Similarly, descriptions of the popular Indian dish Biryani shifted. Without AI, users might mention specific regional variations (Malabar style) or unique accompaniments (raita, lemon pickle). With AI, the descriptions leaned towards common, almost cliché, food writing tropes like “rich flavors,” “melts in my mouth,” and “aromatic basmati rice,” subtly exoticizing the food rather than describing it with familiar detail.

The AI’s suggestions themselves often revealed a Western default. When Indian participants started typing the name of an Indian public figure, the initial suggestions were almost always Western celebrities. For the food task, the first suggestions were invariably “pizza” or “sushi”; for festivals, it was “Christmas.” While users often bypassed these initial, incongruent suggestions, their persistent presence underscores the model’s underlying bias. There was even tentative evidence that these suggestions might slightly shift choices: sushi, unmentioned by Indians without AI, appeared in three AI-assisted essays, and mentions of Christmas increased slightly.

The researchers argue these findings provide concrete evidence of a phenomenon potentially termed “AI colonialism.” This isn’t about military or political control, but about the subtle imposition of dominant cultural norms through technology. Western-based tech companies develop powerful AI models trained primarily on Western data, often using low-paid labor from non-Western regions for data labeling. These models are then embedded in globally distributed products, reinforcing Western cultural hegemony and potentially erasing other forms of cultural expression.

The homogenization observed in the study represents a form of cultural imperialism, where the nuances of diverse languages, communication styles, and value systems risk being flattened by a dominant, technologically enforced standard. Think of the differences in directness, formality, or politeness across cultures – AI suggestions biased towards a Western, often informal and direct style, could erode these distinctions over time.

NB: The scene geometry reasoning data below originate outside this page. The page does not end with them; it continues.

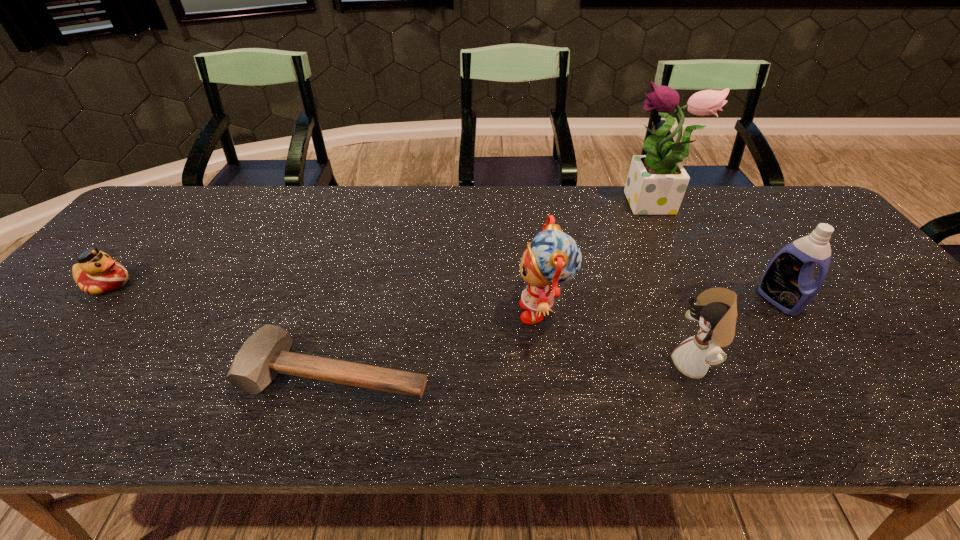 Locate an element on the screen. the farthest object is located at coordinates (656, 183).

Where is `flower arrangement`? The height and width of the screenshot is (540, 960). flower arrangement is located at coordinates (656, 183).

Where is `the third object from left to right`? the third object from left to right is located at coordinates (553, 257).

Locate an element on the screen. The image size is (960, 540). the rightmost object is located at coordinates (788, 283).

Identify the location of the right doll. The image size is (960, 540). (715, 309).

At what (x,y) coordinates should I click in order to perform the action: click on the leftmost object. Please return your answer as a coordinate pair (x, y). This screenshot has height=540, width=960. Looking at the image, I should click on (96, 273).

This screenshot has width=960, height=540. Identify the location of duck. (96, 273).

Locate an element on the screen. Image resolution: width=960 pixels, height=540 pixels. mallet is located at coordinates (266, 353).

At what (x,y) coordinates should I click in order to perform the action: click on the shortest object. Please return your answer as a coordinate pair (x, y). Looking at the image, I should click on (266, 353).

Locate an element on the screen. Image resolution: width=960 pixels, height=540 pixels. vacant region located 0.300m on the front-facing side of the flower arrangement is located at coordinates (524, 206).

Beyond overt cultural practices, there’s the risk of “cognitive imperialism.” Writing shapes thinking. If users are constantly exposed to and nudged towards Western modes of expression, it could subtly influence how they perceive their own culture and even their own thoughts, potentially leading to a loss of cultural identity or feelings of inferiority. This creates a dangerous feedback loop: users adopt Westernized styles influenced by AI, generating more Western-like content online, which then trains future AI models, further amplifying the bias.

The Cornell study is a wake-up call.